**Exercise prompt**.
In the records below, find the line containing "ensuite de petits". Restate it and all the lines after it exactly, and omit the rest.

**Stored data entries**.
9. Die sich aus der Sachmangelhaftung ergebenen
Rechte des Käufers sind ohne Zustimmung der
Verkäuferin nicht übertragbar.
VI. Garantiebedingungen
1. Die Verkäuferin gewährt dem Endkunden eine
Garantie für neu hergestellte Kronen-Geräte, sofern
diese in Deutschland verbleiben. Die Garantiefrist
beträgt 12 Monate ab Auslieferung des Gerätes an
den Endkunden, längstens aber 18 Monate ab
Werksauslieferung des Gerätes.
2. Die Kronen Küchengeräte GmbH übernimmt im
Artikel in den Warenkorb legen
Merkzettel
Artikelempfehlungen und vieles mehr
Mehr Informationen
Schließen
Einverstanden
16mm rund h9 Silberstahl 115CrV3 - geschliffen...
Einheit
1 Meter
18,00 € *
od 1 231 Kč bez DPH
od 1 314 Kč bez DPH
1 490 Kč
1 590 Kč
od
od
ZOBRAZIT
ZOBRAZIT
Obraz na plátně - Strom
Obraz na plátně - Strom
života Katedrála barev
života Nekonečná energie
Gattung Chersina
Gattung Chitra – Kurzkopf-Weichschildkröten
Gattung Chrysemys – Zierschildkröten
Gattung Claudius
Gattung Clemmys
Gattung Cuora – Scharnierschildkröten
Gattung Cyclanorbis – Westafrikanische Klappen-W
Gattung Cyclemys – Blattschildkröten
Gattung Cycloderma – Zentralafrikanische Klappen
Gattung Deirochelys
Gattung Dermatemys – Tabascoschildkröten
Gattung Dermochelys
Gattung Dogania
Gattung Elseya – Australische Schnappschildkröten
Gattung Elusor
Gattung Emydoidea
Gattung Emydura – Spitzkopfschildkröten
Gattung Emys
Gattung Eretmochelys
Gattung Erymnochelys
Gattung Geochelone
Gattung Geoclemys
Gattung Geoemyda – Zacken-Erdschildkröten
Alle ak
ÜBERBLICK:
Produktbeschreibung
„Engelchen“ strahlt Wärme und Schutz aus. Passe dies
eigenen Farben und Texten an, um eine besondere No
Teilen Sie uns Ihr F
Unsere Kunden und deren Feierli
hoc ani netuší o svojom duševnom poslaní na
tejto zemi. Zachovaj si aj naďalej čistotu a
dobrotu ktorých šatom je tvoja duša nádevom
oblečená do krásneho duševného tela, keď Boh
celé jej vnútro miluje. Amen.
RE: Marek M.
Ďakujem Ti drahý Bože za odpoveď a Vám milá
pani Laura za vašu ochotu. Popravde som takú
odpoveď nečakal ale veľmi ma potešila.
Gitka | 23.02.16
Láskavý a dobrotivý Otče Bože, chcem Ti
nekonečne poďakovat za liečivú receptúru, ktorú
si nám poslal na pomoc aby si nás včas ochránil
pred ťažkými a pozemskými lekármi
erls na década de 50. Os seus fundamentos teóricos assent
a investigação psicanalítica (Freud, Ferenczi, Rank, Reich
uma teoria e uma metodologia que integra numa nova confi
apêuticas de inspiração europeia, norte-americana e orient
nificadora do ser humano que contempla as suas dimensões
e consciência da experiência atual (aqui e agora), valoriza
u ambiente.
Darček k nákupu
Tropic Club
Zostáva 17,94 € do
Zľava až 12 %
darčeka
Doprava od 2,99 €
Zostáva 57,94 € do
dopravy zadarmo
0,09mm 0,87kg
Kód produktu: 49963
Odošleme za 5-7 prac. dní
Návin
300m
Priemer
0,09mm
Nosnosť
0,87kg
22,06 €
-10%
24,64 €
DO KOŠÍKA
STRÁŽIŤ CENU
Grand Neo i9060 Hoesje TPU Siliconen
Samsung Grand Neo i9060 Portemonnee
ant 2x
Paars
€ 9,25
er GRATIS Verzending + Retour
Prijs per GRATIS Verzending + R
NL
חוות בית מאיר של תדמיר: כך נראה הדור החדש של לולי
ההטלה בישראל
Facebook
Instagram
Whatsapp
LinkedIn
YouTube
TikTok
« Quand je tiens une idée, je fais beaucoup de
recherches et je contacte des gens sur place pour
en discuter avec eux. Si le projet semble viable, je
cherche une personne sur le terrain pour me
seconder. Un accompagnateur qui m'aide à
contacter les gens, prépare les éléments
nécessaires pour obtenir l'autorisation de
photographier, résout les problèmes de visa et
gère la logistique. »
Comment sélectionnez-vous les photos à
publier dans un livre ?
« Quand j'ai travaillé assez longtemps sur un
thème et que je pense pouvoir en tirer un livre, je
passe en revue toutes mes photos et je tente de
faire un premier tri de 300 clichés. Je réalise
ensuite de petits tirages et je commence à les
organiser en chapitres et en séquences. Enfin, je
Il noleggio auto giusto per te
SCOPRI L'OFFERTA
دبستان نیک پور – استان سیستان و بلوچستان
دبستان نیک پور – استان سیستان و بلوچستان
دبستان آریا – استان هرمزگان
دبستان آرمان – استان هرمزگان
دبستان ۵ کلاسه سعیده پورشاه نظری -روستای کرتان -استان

**Exercise result**.
ensuite de petits tirages et je commence à les
organiser en chapitres et en séquences. Enfin, je
Il noleggio auto giusto per te
SCOPRI L'OFFERTA
دبستان نیک پور – استان سیستان و بلوچستان
دبستان نیک پور – استان سیستان و بلوچستان
دبستان آریا – استان هرمزگان
دبستان آرمان – استان هرمزگان
دبستان ۵ کلاسه سعیده پورشاه نظری -روستای کرتان -استان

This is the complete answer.